● Work item:
Would you filter these records and copy every line that has the word "kadar"?

:: Records shown ::

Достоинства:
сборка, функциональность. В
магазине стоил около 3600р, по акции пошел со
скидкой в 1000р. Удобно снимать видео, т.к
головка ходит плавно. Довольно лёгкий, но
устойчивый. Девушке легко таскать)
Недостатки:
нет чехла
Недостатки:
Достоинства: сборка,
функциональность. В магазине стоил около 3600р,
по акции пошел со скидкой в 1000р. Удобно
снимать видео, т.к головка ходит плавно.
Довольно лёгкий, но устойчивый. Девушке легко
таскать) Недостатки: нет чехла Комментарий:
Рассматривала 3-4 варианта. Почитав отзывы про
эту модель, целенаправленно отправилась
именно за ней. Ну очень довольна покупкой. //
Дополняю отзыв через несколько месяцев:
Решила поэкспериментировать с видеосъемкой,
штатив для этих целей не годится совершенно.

:::
:: Records shown ::

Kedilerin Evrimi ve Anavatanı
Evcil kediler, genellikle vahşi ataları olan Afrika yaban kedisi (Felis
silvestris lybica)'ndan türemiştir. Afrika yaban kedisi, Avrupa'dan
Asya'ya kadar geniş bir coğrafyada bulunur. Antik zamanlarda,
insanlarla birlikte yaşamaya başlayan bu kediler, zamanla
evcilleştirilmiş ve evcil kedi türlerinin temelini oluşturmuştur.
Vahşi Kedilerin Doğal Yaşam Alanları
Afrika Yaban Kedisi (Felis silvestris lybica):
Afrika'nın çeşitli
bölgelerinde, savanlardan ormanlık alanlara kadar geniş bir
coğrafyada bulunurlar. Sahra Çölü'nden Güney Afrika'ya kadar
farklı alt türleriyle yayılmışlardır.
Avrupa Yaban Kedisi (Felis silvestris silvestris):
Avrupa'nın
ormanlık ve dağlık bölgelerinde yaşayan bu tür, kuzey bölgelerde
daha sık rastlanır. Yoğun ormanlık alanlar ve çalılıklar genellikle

:::

● Response to this exercise:
Asya'ya kadar geniş bir coğrafyada bulunur. Antik zamanlarda,
bölgelerinde, savanlardan ormanlık alanlara kadar geniş bir
coğrafyada bulunurlar. Sahra Çölü'nden Güney Afrika'ya kadar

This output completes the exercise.